Script day: grep in jar (or zip) files

Here is another script I wrote for work and I thought it will be interesting enough to share:

Say you want to check which JAR files (or ZIP files for that matter, as Java ARchive files are just ZIP files with a different extension) contain files that contain some text. grep is the obvious answer, but how to grep files in JARs?

A simple loop can go over the archives you are interested in, then unzip -c can extract the content of files to the standard output so that grep can be used on them:

pattern="smtp"
for jar in /usr/share/java/*.jar; do 
    for file in $(unzip -l $jar | perl -nle 'split /\s+/ and print $_[-1];'); do
        unzip -c $jar $file | grep -qi "$pattern" && ( 
            rpm -qf $jar 2>&1 >/dev/null && \
                rpm -qf $jar || \
                echo "orphan jar: $jar"
        ); 
    done
done | sort -u

This could also be written as single line in the terminal, obviously.

My version of the loop’s internal code looks at matching files and prints out the RPM they belong to or proclaim them to be orphaned files.

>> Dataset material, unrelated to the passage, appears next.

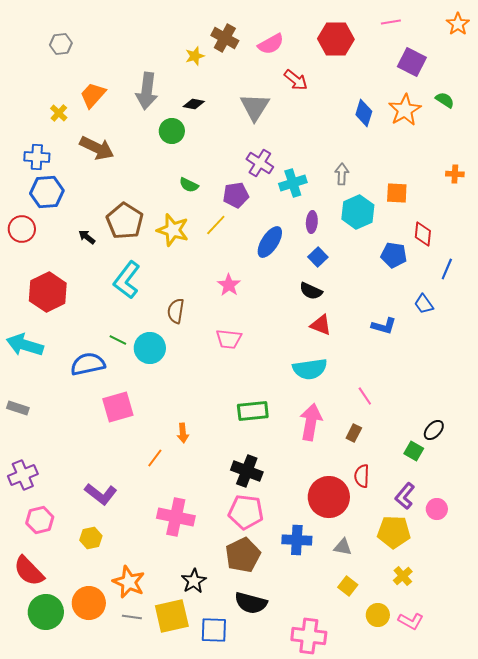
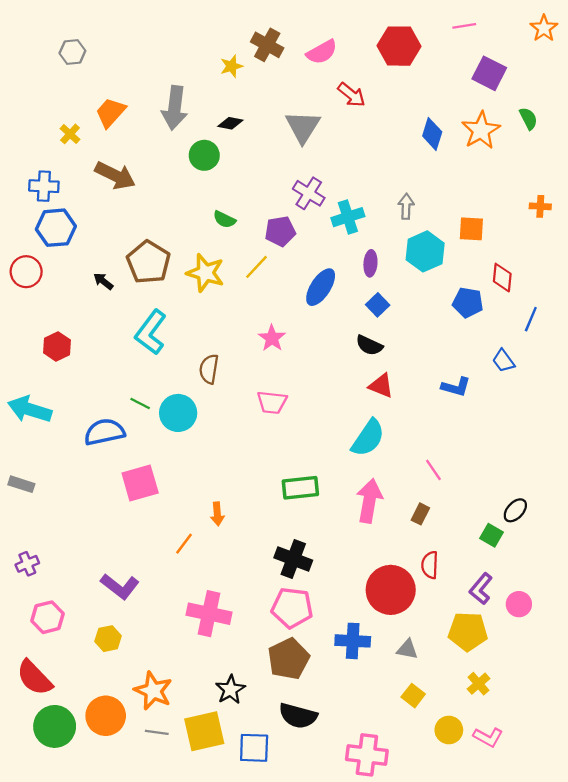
green semicircle: (445, 100) -> (528, 118), turned 30
red hexagon: (48, 292) -> (57, 346), size x0.6
cyan semicircle: (310, 369) -> (368, 438), turned -48
purple cross: (23, 475) -> (27, 564), size x0.7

An alternative loop code might simply print the matching output and the file that contained it, a-la grep -H:

output="$(unzip -c $jar $file | grep -i "$pattern")"
[ -n "$output" ] && echo "$jar, $file: $output"

Although there is an obvious bug in that last code example – see if you can figure it out.

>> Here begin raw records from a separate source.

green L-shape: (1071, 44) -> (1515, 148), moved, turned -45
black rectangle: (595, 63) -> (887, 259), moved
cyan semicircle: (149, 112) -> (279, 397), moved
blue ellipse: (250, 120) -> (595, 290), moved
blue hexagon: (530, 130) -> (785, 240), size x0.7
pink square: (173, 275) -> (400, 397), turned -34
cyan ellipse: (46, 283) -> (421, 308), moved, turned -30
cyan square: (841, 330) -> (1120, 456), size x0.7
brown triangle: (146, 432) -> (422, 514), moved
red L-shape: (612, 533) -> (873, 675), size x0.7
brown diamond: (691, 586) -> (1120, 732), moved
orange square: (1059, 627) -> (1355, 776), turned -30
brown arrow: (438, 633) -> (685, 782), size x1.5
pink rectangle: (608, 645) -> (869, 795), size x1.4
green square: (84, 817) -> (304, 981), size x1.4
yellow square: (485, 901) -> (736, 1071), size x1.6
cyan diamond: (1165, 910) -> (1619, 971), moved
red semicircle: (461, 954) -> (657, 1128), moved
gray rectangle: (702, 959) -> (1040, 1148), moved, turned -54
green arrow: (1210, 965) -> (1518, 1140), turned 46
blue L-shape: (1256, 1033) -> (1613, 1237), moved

6 Responses to “Script day: grep in jar (or zip) files”

  1. Shlomi Fish:

    Hi Oded!

    Your code here suffers from potential shell-variable injection. See my posts about:

    Code Injection

    Shell Variable Injection

    And why can’t we have comment previews here? Stupid and incredibly lame WordPress.

  2. Oded:

    The problem of shell variable escaping is known, and in this simple example (as well as most other scripts I write) I choose to ignore it unless I know for a fact that the values I’m dealing with are expected to include word delimiters (IFR in bash-speak).

    Specifically in this case, jar files very rarely include white space (I could say “never” as I haven’t see such a case in all my years, but as they say – “never say never”) and class files are not allowed to include white space in their names by the Java language specification.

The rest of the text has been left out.